L’être humain a ralenti le rythme de la sélection individuelle et amplifié les effets de la sélection de groupe grâce à des « institutions » – telles que les règles, les coutumes et les lois – qui influencent les interactions entre les membres de la société. La répartition équitable des revenus est l’une de ces institutions. Les pratiques de partage de la nourriture chez les anciennes tribus de chasseurs-cueilleurs ont constitué un mécanisme de répartition équitable des revenus, réduisant l’écart entre les individus altruistes et égoïstes et augmentant ainsi la probabilité de sélection de groupe.
La transmission culturelle conformiste est un autre facteur qui a permis à la sélection de groupe d'exercer une forte influence. Ce phénomène signifie que si les individus altruistes représentent plus de la moitié d'un groupe, le nombre de personnes disposées à adopter des stratégies altruistes augmente, ce qui conduit à une augmentation du nombre d'individus altruistes ; inversement, si les individus égoïstes représentent plus de la moitié d'un groupe, le nombre de personnes disposées à adopter des stratégies égoïstes augmente, ce qui conduit à une augmentation du nombre d'individus égoïstes. La transmission culturelle conformiste est importante car même de légères différences au sein d'un groupe peuvent engendrer des différences majeures entre les groupes.
Par exemple, supposons deux groupes : l’un composé à 55 % d’individus altruistes et l’autre à 45 %. Bien que la différence entre les deux groupes ne soit que de 10 %, si une transmission culturelle conformiste s’opère au sein de chaque groupe, le nombre d’individus altruistes augmentera progressivement dans le premier groupe, tandis qu’il diminuera progressivement dans le second.

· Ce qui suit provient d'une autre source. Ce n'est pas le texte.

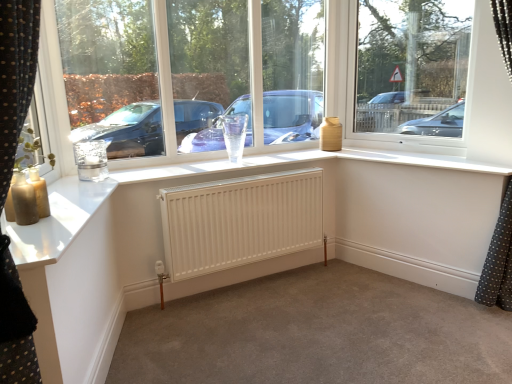 Question: Is transparent glass window at upper right smaller than white matte radiator at center?

Choices:
 (A) yes
 (B) no

Answer: (A)

Question: Is transparent glass window at upper right further to camera compared to white matte radiator at center?

Choices:
 (A) no
 (B) yes

Answer: (B)

Question: Does transparent glass window at upper right have a lesser height compared to white matte radiator at center?

Choices:
 (A) yes
 (B) no

Answer: (B)

Question: Is transparent glass window at upper right beside white matte radiator at center?

Choices:
 (A) yes
 (B) no

Answer: (B)

Question: From the image's perspective, is transparent glass window at upper right under white matte radiator at center?

Choices:
 (A) yes
 (B) no

Answer: (B)

Question: From the image's perspective, is transparent glass vase at upper center positioned above or below white matte radiator at center?

Choices:
 (A) above
 (B) below

Answer: (A)

Question: Is point (250, 18) positioned closer to the camera than point (241, 331)?

Choices:
 (A) farther
 (B) closer

Answer: (A)

Question: In the image, is transparent glass vase at upper center on the left side or the right side of white matte radiator at center?

Choices:
 (A) left
 (B) right

Answer: (A)

Question: Is transparent glass vase at upper center taller or shorter than white matte radiator at center?

Choices:
 (A) short
 (B) tall

Answer: (B)

Question: From a real-world perspective, is transparent glass window at upper right physically located above or below white matte radiator at center?

Choices:
 (A) below
 (B) above

Answer: (B)

Question: Based on their sizes in the image, would you say transparent glass window at upper right is bigger or smaller than white matte radiator at center?

Choices:
 (A) small
 (B) big

Answer: (A)

Question: Is transparent glass window at upper right spatially inside white matte radiator at center, or outside of it?

Choices:
 (A) inside
 (B) outside

Answer: (B)

Question: In terms of height, does transparent glass window at upper right look taller or shorter compared to white matte radiator at center?

Choices:
 (A) short
 (B) tall

Answer: (B)

Question: Is transparent glass window at upper right to the left or to the right of transparent glass vase at upper center in the image?

Choices:
 (A) left
 (B) right

Answer: (B)

Question: From a real-world perspective, is transparent glass window at upper right positioned above or below transparent glass vase at upper center?

Choices:
 (A) below
 (B) above

Answer: (A) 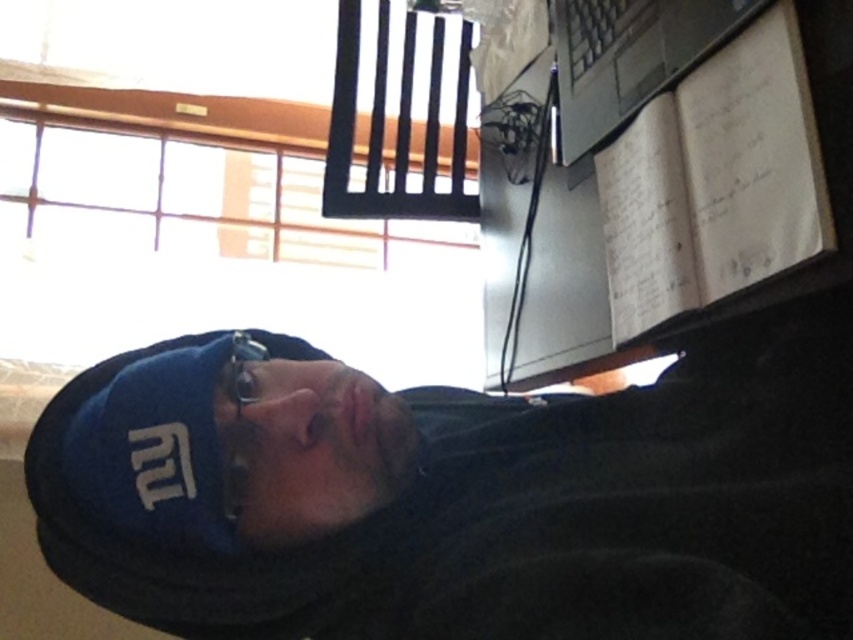 Between black plastic laptop at upper right and metallic reflective glasses at center, which one appears on the right side from the viewer's perspective?

Positioned to the right is black plastic laptop at upper right.

Between point (581, 124) and point (236, 420), which one is positioned in front?

Point (236, 420) is in front.

At what (x,y) coordinates should I click in order to perform the action: click on black plastic laptop at upper right. Please return your answer as a coordinate pair (x, y). The height and width of the screenshot is (640, 853). Looking at the image, I should click on click(x=630, y=58).

Between blue fabric cap at upper left and metallic reflective glasses at center, which one has more height?

Standing taller between the two is blue fabric cap at upper left.

Between blue fabric cap at upper left and metallic reflective glasses at center, which one is positioned higher?

Positioned higher is metallic reflective glasses at center.

Which is in front, point (105, 394) or point (231, 518)?

Point (231, 518)

At what (x,y) coordinates should I click in order to perform the action: click on blue fabric cap at upper left. Please return your answer as a coordinate pair (x, y). This screenshot has width=853, height=640. Looking at the image, I should click on (460, 497).

Is blue fabric cap at upper left below black plastic laptop at upper right?

Yes.

Describe the element at coordinates (460, 497) in the screenshot. The image size is (853, 640). I see `blue fabric cap at upper left` at that location.

Does point (589, 580) come closer to viewer compared to point (561, 115)?

Yes, it is in front of point (561, 115).

What are the coordinates of `blue fabric cap at upper left` in the screenshot? It's located at (460, 497).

Ainsi, la transmission culturelle conformiste creuse l’écart entre les groupes, amplifiant de ce fait les effets de la sélection de groupe.
Jusqu'à présent, nous avons utilisé la théorie de la sélection de groupe pour résoudre l'énigme de la survie des individus altruistes. La sélection de groupe postule que la sélection naturelle s'opère au niveau du groupe et que les caractéristiques de celui-ci influencent sa survie. L'être humain a créé un environnement propice à la survie des individus altruistes en maximisant les effets de la sélection de groupe grâce aux institutions et à la transmission culturelle conformiste. Bien que la sélection de groupe présente la limite d'une instabilité évolutive, elle constitue une hypothèse convaincante pour expliquer l'évolution des comportements altruistes au sein de la société humaine.